Stored entries:
◆ ◆ ◆ ◆

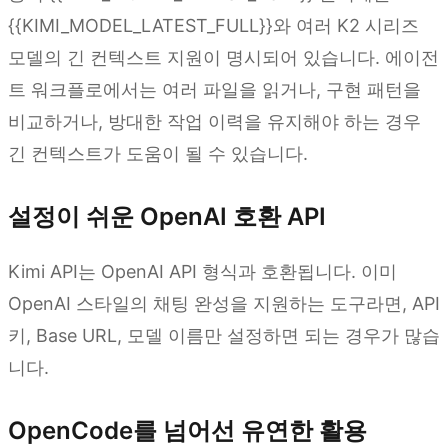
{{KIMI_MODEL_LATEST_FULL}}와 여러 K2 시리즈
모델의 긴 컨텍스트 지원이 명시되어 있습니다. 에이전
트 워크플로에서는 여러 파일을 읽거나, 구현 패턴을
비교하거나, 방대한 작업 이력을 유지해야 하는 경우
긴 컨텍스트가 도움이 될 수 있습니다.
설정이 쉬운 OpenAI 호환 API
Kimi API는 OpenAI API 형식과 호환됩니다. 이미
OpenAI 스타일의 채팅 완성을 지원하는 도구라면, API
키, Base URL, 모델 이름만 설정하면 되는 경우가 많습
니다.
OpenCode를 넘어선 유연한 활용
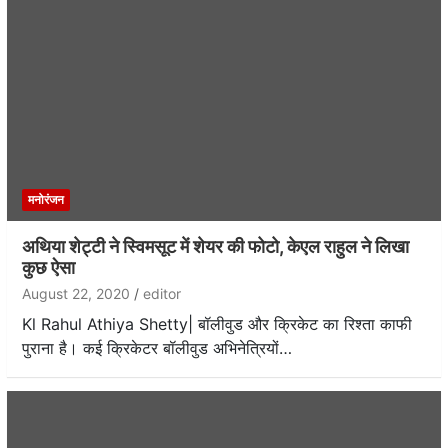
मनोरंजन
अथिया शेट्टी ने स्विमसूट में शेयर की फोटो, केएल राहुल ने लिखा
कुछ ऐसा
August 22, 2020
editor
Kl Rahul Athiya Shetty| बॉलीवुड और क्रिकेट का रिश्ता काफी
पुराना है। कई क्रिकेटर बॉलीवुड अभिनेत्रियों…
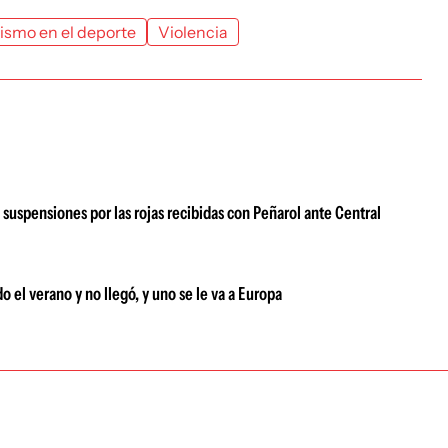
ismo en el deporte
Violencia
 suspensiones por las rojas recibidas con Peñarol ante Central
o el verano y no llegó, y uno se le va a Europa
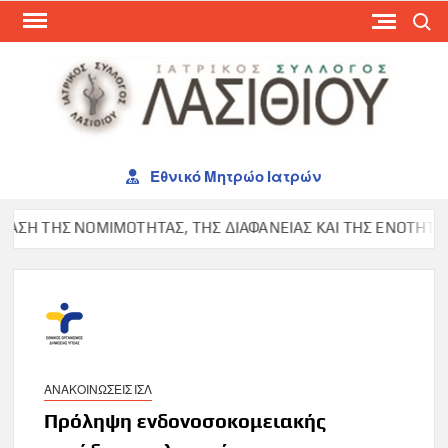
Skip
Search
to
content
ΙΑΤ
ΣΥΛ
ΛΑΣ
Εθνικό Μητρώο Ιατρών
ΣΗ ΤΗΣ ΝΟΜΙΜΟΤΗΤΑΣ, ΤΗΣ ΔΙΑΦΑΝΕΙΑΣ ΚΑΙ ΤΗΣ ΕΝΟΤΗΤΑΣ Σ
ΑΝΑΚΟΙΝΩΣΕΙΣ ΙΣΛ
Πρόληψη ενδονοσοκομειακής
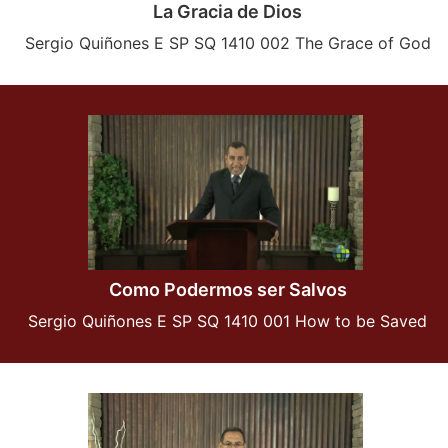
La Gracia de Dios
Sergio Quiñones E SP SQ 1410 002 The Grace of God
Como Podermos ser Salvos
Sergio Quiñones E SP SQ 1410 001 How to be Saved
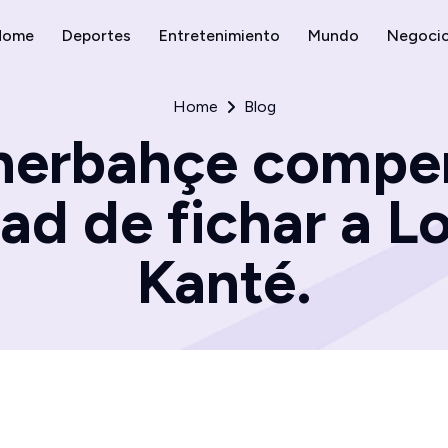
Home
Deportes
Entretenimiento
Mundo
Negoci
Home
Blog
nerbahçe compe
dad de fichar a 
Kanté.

◆ ◆ ◆ ◆

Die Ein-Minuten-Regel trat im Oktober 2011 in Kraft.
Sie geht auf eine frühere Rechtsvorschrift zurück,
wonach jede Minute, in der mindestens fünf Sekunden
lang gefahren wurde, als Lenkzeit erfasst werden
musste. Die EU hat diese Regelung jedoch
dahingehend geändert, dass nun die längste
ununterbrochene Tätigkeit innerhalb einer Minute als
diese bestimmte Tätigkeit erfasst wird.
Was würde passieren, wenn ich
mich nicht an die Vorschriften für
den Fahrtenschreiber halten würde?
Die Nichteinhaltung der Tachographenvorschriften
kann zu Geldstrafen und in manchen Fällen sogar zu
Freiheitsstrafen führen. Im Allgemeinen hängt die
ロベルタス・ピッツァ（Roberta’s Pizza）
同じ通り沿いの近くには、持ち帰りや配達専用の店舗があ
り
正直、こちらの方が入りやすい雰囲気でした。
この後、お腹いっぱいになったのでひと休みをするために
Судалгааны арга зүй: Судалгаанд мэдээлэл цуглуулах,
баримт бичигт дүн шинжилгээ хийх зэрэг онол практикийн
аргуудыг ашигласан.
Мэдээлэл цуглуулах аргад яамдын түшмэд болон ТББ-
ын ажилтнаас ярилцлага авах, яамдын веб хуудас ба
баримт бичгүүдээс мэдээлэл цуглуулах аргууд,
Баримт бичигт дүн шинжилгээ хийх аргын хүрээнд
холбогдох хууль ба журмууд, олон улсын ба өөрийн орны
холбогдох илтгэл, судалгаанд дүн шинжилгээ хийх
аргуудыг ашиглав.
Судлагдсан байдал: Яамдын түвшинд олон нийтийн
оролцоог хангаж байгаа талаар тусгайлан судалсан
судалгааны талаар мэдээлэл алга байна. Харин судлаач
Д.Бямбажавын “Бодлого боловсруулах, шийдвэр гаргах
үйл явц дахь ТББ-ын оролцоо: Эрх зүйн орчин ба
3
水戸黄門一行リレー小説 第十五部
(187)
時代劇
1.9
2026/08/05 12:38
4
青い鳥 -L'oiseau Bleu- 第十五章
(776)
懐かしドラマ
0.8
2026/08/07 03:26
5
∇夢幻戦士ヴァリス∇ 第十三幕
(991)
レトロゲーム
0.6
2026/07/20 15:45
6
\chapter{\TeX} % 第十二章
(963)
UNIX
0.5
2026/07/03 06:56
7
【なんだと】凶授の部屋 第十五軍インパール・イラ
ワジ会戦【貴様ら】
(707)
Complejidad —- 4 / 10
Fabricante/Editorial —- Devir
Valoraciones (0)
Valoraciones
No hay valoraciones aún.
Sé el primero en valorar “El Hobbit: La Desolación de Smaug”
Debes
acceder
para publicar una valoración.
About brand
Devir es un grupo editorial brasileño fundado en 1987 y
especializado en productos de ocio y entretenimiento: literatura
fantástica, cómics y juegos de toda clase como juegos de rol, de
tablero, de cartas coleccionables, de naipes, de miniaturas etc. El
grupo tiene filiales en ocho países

◆ ◆ ◆ ◆

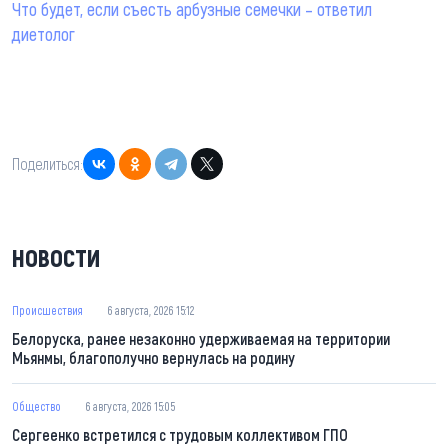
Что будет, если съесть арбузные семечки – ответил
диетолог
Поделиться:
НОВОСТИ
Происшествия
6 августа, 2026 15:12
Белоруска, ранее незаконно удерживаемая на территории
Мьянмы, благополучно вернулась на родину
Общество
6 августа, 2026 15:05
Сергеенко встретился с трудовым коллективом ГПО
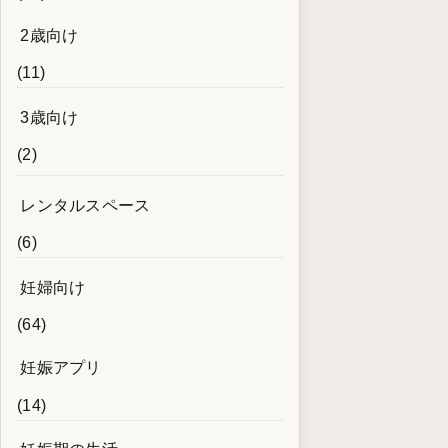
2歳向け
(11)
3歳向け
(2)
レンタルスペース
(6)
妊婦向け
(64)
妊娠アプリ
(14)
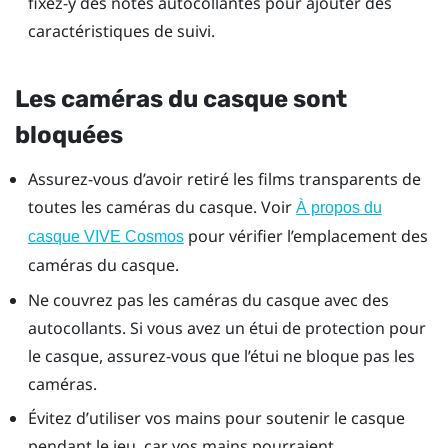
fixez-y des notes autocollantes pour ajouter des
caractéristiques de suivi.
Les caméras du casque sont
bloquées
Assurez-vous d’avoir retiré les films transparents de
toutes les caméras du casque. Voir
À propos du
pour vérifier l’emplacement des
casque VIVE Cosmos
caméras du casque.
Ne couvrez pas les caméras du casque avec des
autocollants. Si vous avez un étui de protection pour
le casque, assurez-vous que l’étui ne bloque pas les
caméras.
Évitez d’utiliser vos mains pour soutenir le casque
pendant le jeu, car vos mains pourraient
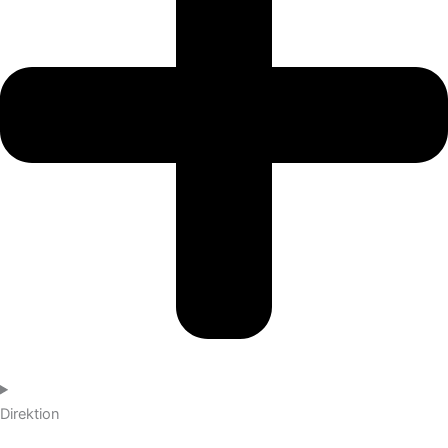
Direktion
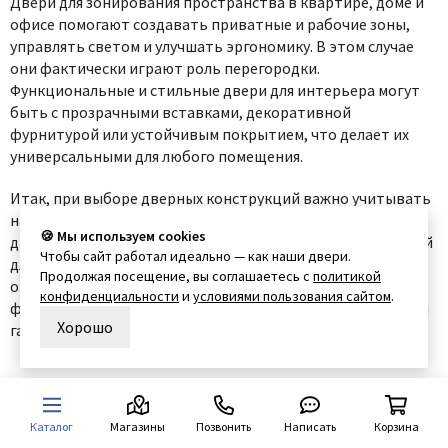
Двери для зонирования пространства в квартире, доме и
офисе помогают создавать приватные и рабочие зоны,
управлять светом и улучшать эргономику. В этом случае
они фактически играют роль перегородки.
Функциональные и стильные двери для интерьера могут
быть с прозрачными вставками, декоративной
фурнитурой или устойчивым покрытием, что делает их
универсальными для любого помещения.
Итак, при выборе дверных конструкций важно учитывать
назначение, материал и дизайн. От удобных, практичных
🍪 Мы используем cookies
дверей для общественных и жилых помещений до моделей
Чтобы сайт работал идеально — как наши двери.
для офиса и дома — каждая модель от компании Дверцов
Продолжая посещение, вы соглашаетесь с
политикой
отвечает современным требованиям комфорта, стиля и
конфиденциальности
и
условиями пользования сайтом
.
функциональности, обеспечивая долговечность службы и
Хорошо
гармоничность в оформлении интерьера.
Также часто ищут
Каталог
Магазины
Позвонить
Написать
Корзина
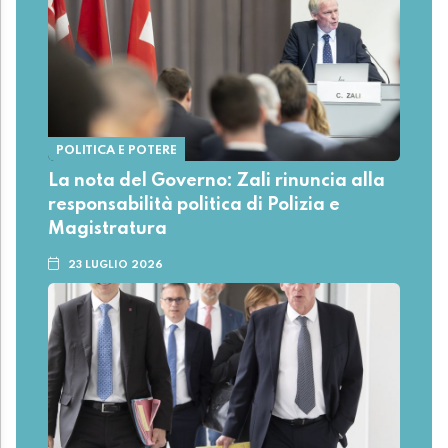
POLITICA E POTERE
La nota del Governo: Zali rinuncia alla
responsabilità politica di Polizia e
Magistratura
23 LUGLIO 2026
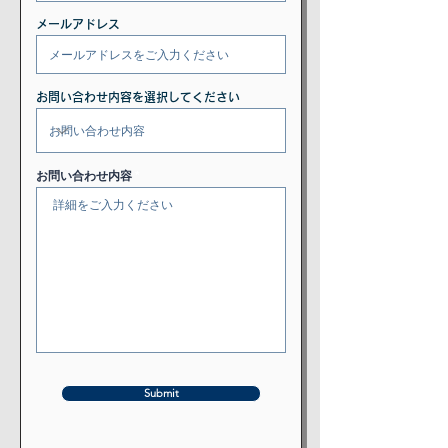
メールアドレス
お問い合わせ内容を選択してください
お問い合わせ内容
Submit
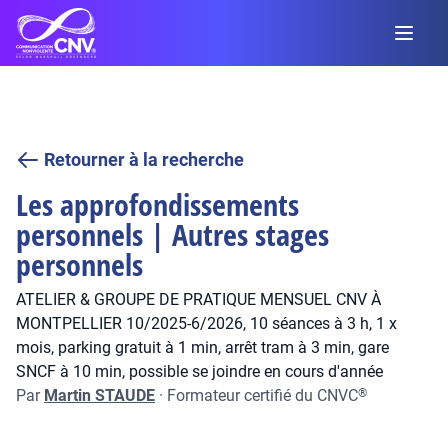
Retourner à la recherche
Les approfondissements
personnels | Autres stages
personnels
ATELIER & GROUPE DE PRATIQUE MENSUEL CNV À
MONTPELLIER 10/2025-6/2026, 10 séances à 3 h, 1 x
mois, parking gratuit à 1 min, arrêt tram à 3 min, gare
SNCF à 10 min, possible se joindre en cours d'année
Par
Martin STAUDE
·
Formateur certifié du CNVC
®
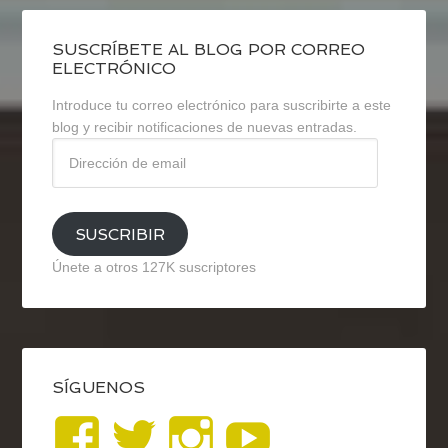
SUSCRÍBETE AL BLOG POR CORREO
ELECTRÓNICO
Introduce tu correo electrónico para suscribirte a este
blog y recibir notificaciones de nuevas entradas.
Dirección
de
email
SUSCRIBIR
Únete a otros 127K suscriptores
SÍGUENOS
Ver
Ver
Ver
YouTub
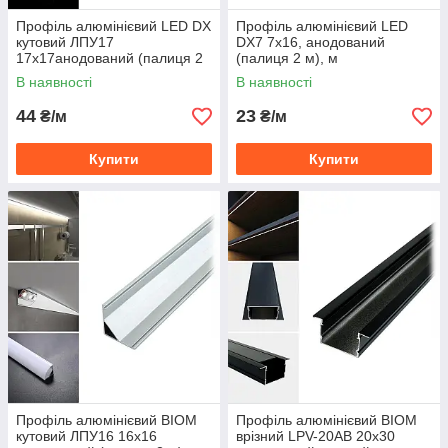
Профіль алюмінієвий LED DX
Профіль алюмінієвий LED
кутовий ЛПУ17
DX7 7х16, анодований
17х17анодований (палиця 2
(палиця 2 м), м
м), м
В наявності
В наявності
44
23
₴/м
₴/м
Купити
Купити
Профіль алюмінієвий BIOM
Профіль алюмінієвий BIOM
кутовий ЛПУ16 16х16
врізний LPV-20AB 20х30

◆ ◆ ◆ ◆

Activity: Where the string "холбогдох" turns up in a line of the data above, copy that whole line.

Response for this exercise:
холбогдох хууль ба журмууд, олон улсын ба өөрийн орны
холбогдох илтгэл, судалгаанд дүн шинжилгээ хийх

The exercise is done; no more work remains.